### Records supplied
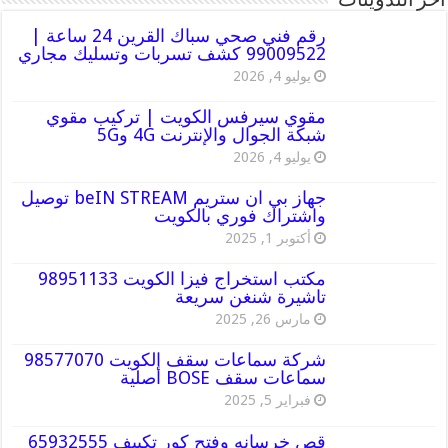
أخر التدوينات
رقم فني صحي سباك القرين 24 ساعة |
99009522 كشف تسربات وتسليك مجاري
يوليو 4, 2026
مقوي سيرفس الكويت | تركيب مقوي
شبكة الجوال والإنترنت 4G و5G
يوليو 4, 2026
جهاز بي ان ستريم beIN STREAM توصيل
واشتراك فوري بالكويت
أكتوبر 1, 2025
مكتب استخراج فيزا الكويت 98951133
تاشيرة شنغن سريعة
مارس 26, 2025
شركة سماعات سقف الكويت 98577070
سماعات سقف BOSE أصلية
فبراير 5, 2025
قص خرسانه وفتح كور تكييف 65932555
--
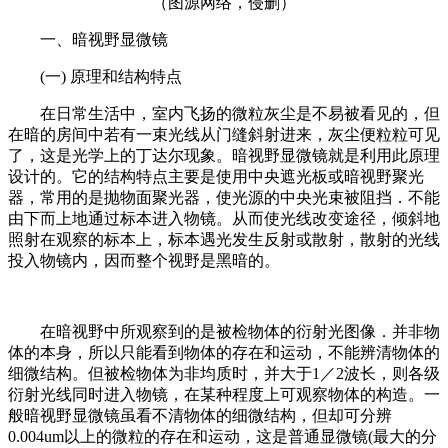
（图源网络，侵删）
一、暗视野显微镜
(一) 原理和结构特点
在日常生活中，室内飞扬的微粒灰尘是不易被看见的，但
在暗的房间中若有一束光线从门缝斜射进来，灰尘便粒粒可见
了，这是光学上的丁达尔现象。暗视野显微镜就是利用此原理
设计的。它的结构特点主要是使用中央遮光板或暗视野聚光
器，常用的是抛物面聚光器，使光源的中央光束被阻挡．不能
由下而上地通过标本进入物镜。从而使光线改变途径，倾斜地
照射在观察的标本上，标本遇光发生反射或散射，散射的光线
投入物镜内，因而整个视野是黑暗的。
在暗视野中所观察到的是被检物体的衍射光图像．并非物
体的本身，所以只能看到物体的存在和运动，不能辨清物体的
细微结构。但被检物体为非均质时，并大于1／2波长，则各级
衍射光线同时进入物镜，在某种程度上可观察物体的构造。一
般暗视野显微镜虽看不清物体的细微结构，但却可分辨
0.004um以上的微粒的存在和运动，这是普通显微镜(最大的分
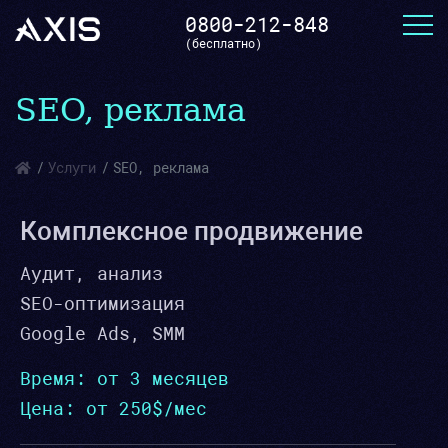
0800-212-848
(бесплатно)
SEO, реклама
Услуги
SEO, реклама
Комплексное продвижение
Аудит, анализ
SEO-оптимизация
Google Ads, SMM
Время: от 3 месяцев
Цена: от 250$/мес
...
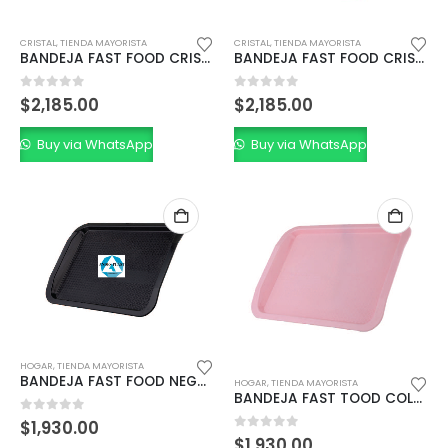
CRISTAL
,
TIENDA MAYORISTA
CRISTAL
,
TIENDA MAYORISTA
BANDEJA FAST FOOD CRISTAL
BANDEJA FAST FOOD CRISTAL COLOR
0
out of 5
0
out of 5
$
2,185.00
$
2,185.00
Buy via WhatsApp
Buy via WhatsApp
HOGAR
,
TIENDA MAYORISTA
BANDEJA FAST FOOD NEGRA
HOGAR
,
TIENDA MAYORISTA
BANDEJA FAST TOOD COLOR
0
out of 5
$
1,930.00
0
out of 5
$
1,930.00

### Directions
Nothing but a number is expected: the tally of lines in the records that include the word "FOOD".

### Response below
3